Crouch summarizes his thesis in an inviting 24-min. talk, arguing that our technological reliance is a bit like biting the proverbial apple. Initially, the digital age beckons us to a world in which boredom, loneliness, and lack of companionship are gone forever—a place where parents can pay bills or Facetime with friends while their kids have something age-appropriate to watch and learn from.

At first, technology delivers. Facebook brings the latest from our friends to our sofa. But as we grow increasingly addicted, social media fails to shape (for the better) our character; technology doesn’t bring the healthy community, authentic worship, and real rest we need.

So Andy offers 10 practical suggestions—admitting that none of us, his family included, approaches them perfectly:

  1. Shape the physicality of home spaces—which historically had a family hearth, not a TV, in the center. In family life, create more than you consume: “Push technology and cheap thrills to the edges; move deeper, more lasting things to the core.

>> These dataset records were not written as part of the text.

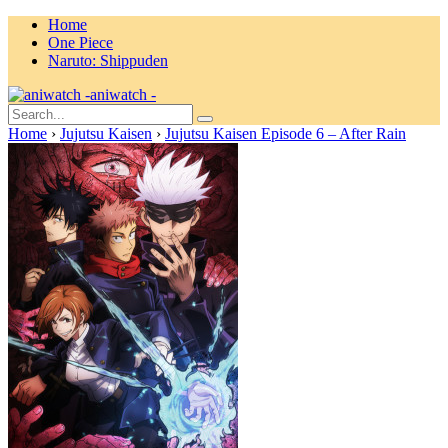
Home
One Piece
Naruto: Shippuden
aniwatch -
Home
›
Jujutsu Kaisen
›
Jujutsu Kaisen Episode 6 – After Rain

  2. Structure time to include a rest: “One hour a day, one day a week, one week per year, turn off devices to worship, feast, play, and rest together.”

  3. Rise before our devices rise, and put them to sleep before we go to bed at night.

  4. Engage complexity. Learn to play a real guitar, cello, or piano. The real thing is harder and better than an iPhone app.

  5. No screens before double digits. “We owe them, at the very least, their early years of real, embodied, difficult, rewarding learning.”

  6. Cultivate in each child “the rich life of a soul in a body, rather than reducing them to a brain on a stick.”

  7. Use screens “purposefully and together, not aimlessly and alone.”

  8. Car time is conversation time. Sherry Turkle says good conversations typically deepen in the seventh minute—and that our omnipresent devices tend to kill the intimacy and depth that wants to happen, thanks to momentary glances at our phones.  

  9. Spouses have each other’s passwords, and parents have total access to their children’s devices.

  10. Sing together and aloud, rather than letting recorded, amplified music run our lives.

The book includes some beautifully written reflections on the power of in-person relationships, and it challenges families to persevere through boredom to more deeply reflect the image of God. Learn! Play outdoors! Cook together! Read and talk by the fire!


Crouch admits this dialing-back of technology is a harder path, but the case he makes resonates deeply with The Augustine Academy, which aims in the classroom and on home-days to help our students and families live more fully coram Deo, in the presence of God: “We are meant not just for thin, virtual connections, but for visceral connections to one another—in this fleeting, temporary, and infinitely beautiful and worthwhile life.”